Give a faithful, exact copy of all entries, minus the images.

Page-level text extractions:
◆ ◆ ◆

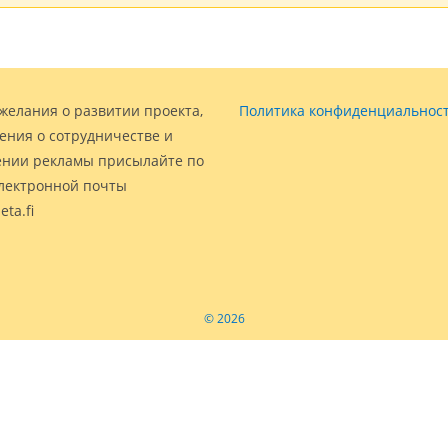
желания о развитии проекта,
Политика конфиденциальнос
ения о сотрудничестве и
нии рекламы присылайте по
электронной почты
eta.fi
© 2026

◆ ◆ ◆

[Task answer]:
желания о развитии проекта,
Политика конфиденциальнос
ения о сотрудничестве и
нии рекламы присылайте по
электронной почты
eta.fi
© 2026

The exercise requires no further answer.